### Requirement:
For the data that follows, give the number of lines in which "Kehittyjä" appears. Add nothing to it.

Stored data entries
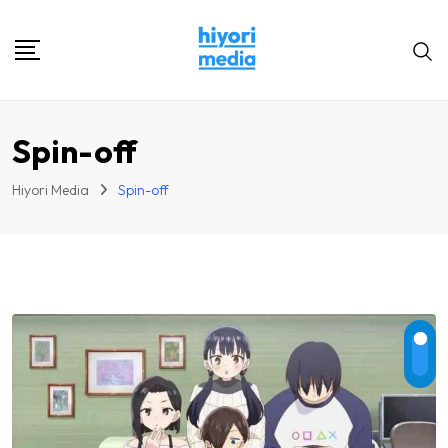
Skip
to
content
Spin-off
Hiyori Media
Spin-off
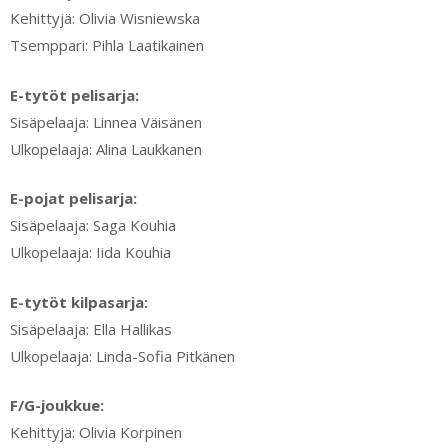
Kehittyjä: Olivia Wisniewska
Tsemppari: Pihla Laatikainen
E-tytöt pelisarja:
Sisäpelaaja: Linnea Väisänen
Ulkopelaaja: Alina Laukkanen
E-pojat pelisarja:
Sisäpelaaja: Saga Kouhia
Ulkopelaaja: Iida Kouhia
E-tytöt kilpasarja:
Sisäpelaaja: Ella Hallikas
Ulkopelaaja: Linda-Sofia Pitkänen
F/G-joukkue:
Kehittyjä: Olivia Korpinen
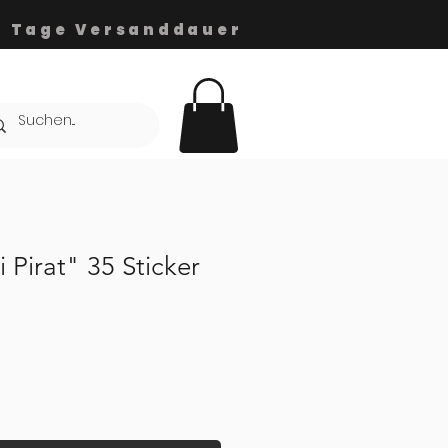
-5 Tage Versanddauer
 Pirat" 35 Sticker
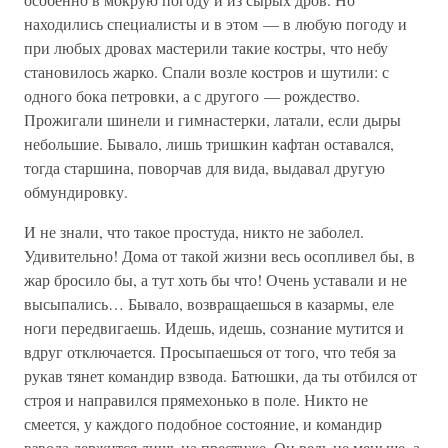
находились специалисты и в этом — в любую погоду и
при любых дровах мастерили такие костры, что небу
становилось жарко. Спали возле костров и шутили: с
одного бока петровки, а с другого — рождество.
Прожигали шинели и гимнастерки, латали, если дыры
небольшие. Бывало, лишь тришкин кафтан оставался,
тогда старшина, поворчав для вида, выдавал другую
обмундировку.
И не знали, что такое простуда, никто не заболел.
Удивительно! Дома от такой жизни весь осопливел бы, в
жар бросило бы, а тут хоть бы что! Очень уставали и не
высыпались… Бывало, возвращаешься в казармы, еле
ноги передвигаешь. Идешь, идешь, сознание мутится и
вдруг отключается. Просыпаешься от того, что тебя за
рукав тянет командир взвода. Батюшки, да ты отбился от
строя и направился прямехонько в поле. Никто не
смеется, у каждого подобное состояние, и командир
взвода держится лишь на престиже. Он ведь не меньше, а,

---

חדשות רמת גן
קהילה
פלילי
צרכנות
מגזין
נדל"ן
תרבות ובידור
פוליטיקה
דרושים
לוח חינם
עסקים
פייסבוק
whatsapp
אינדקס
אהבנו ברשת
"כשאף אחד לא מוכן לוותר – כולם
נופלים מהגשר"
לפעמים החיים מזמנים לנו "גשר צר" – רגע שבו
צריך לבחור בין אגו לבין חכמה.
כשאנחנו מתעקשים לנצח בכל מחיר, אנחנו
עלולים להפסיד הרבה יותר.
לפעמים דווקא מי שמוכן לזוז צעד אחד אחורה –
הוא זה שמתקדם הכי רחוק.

### Answer:
2